What is it for?

There are several solutions to access a Kafka-cluster via MQTT, e.g. with Kafka-Bridge. In general these solutions work in a "one-way"-manner so that MQTT-clients may publish to Kafka but cannot consume from it. Kalinka tries to solve this issue. Since the reference-implementation uses ActiveMQ as MQTT-broker there is no restriction to MQTT so it should work with any supported protocol.

Status Quo

The project is in prototype-state right now and acts as a proof of concept.

Goals

No cluster of MQTT-Brokers. The system should scale well and as we found out in our tests "normal" broker-clusters are limited in this respect. Instead we want to use 1-n "standalone" broker-instances. As we will see, this decision implies some issues we had to deal with.
Kafka/Zookeeper is the only "real" clustered component.
No single-point-of-failure (of course)

Design

Kalinka consists of 2 components:

kalinka-pub

Consumes from MQTT and publishes the messages to Kafka.

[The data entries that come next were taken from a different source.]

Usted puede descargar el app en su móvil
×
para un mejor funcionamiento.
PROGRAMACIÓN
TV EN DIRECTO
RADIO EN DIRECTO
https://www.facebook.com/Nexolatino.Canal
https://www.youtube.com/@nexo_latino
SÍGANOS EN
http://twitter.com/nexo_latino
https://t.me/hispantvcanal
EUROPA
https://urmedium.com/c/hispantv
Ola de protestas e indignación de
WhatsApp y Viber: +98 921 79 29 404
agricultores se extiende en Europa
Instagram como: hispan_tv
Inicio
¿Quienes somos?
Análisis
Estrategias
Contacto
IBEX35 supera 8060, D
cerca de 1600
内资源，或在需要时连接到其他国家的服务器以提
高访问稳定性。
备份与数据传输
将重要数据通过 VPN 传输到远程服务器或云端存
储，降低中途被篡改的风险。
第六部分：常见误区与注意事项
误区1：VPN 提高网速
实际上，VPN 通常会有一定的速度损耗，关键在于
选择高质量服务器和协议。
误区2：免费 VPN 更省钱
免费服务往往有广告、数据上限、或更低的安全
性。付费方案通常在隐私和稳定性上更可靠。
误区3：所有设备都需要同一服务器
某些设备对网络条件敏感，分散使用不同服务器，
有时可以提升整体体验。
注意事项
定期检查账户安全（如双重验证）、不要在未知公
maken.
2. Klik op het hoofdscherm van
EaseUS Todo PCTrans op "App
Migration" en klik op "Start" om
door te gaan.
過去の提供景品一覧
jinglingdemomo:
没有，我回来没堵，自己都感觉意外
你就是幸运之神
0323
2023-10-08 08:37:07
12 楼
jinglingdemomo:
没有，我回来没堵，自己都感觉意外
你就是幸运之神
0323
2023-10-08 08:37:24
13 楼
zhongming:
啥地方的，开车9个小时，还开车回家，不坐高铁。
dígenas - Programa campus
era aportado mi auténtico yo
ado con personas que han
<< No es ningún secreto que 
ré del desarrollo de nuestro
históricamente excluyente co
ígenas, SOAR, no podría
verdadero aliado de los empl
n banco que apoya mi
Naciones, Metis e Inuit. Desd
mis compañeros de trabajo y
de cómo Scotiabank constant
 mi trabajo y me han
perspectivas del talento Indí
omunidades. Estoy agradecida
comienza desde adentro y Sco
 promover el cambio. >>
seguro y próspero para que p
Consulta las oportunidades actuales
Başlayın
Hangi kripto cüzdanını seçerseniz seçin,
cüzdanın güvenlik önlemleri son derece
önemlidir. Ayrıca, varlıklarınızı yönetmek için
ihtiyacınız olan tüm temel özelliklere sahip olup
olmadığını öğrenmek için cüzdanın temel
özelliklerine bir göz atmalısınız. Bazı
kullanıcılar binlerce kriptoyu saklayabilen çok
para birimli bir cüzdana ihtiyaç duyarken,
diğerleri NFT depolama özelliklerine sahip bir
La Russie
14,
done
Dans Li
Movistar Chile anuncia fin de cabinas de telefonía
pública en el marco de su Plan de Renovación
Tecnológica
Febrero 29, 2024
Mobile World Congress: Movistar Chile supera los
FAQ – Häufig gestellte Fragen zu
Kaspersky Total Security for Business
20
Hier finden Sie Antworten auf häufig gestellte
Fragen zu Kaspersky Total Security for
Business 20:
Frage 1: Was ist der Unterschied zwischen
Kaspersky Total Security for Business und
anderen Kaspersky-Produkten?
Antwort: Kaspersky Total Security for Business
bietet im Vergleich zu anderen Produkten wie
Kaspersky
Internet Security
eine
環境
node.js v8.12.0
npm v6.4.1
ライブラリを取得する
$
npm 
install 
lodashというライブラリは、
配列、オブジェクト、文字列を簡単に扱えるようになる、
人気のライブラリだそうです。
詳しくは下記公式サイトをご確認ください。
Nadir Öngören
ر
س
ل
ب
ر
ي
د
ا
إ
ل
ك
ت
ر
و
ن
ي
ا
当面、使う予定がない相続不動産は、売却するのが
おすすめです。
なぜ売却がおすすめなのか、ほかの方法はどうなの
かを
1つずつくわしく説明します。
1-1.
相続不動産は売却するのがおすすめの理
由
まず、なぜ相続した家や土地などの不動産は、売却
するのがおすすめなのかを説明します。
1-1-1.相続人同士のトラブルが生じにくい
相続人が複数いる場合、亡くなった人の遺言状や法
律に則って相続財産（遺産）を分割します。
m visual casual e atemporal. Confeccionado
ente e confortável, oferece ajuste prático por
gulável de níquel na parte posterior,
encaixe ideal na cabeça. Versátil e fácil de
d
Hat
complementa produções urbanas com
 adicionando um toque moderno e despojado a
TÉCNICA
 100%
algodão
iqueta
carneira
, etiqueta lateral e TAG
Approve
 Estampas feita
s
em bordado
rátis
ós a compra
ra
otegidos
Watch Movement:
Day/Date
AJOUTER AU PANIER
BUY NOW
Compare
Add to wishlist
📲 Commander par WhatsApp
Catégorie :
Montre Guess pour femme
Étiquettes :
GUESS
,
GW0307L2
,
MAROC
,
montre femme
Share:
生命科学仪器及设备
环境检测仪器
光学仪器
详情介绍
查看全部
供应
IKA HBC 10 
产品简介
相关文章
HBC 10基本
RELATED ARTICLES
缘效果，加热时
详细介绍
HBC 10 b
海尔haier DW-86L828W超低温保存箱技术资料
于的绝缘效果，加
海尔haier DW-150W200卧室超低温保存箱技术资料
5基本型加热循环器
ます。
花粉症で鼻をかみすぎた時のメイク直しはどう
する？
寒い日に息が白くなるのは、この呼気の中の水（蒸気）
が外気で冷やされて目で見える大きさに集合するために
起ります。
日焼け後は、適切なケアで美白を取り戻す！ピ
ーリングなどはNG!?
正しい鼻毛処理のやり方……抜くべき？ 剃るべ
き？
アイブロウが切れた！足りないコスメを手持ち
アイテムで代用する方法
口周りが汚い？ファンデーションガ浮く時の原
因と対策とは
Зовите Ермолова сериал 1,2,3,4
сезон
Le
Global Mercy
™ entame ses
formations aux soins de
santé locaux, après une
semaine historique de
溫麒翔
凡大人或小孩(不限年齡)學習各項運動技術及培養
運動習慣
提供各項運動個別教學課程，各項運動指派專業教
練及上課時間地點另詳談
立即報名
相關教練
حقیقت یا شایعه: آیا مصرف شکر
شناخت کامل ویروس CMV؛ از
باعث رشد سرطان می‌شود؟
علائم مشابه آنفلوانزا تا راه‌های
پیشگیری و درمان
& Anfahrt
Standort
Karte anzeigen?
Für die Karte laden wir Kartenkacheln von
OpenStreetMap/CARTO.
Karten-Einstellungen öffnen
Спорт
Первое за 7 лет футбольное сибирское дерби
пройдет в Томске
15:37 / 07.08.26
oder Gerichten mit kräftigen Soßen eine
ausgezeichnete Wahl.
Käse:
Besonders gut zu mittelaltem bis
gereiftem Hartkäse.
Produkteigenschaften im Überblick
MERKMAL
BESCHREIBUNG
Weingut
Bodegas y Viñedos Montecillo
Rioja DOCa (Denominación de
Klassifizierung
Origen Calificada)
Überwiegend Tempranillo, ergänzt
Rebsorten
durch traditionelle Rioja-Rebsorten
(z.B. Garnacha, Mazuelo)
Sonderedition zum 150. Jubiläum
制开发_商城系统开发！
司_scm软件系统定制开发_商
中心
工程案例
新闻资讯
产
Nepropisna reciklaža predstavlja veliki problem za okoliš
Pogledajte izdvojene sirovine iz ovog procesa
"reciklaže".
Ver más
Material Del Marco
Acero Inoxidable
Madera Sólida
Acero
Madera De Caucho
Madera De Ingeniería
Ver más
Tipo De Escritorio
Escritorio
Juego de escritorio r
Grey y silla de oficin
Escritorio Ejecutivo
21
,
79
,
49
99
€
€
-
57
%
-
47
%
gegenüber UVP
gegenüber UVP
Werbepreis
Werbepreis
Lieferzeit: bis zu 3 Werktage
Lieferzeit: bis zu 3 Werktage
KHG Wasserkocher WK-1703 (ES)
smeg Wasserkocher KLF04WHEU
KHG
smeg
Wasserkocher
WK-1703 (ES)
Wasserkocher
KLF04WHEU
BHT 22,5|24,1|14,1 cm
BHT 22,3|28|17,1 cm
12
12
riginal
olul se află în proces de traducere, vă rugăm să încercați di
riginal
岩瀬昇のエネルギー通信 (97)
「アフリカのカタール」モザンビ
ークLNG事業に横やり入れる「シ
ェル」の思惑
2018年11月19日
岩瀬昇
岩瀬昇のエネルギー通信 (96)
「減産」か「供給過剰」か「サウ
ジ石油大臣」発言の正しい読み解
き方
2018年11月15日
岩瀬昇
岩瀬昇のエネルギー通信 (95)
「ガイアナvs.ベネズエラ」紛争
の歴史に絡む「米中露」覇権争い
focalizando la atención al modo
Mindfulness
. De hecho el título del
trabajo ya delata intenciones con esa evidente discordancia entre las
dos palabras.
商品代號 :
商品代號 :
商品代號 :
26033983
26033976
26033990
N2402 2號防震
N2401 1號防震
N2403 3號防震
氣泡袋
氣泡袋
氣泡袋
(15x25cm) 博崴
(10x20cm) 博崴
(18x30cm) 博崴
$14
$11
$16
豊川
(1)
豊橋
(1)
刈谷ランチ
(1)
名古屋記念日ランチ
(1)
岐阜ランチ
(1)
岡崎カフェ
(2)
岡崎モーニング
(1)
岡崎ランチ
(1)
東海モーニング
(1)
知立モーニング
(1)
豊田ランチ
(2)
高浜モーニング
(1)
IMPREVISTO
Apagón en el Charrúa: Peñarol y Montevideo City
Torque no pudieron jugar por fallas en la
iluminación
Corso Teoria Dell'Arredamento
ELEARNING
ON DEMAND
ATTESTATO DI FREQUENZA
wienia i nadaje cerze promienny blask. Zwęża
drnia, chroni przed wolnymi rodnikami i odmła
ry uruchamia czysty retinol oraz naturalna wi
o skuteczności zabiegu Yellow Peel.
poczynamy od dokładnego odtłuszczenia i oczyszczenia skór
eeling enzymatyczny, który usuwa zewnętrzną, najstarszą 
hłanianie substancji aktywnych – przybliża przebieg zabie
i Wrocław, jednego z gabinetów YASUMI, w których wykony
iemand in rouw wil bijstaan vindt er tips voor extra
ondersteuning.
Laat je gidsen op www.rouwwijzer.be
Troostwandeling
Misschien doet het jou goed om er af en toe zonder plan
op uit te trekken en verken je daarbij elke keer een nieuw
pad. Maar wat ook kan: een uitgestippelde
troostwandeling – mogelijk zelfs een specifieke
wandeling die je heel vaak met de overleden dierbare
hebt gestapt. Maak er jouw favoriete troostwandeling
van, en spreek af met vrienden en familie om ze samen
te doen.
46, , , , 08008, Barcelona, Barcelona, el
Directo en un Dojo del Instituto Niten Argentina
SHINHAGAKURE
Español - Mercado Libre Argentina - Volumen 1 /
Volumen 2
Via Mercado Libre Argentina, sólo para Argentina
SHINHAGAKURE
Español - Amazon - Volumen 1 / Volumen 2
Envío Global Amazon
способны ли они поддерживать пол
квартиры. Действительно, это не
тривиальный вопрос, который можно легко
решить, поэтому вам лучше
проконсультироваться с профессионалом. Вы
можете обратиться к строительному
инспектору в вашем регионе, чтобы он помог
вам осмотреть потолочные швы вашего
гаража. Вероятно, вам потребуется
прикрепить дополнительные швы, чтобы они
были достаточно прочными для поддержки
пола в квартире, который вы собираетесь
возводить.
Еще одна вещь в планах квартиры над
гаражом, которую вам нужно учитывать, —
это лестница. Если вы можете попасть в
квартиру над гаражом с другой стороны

There are 2 different possibilities to deploy kalinka-pub:

as a plugin inside ActiveMQ-Broker (recommended)
as a standalone service

The way, kalinka-pub works, is quite straightforward: If deployed as a standalone service it subscribes several MQTT-topics (more precisely, JMS-queues because we use ActiveMQ as JMS-broker which uses JMS internally). If it runs as an ActiveMQ-plugin it intercepts the broker's send-method. In both variants it publishes all received messages to a kafka-cluster. Since JMS-queues and kafka-topics behave in a different way, some kind of mapping is required. See chapter Topic-Mapping for details on how to deal with that.

In standalone-mode each kalinka-pub-instance may consume from several brokers and each broker should be consumed by multiple kalinka-pub-instances (no s.p.o.f.).

kalinka-sub

Subscribes to Kafka-topics and forwards messages to ActiveMQ-broker

In contrast to kalinka-pub the situation is slightly different: As mentioned before the ActiveMQ-brokers do not act as one logical broker, they consist of several independent broker-instances. So it is crucial for the service to know, which of the available broker-instances the MQTT-client is connected to. This information is currently stored in Zookeeper. If it turns out that this does scale well, we'll have to find a better solution.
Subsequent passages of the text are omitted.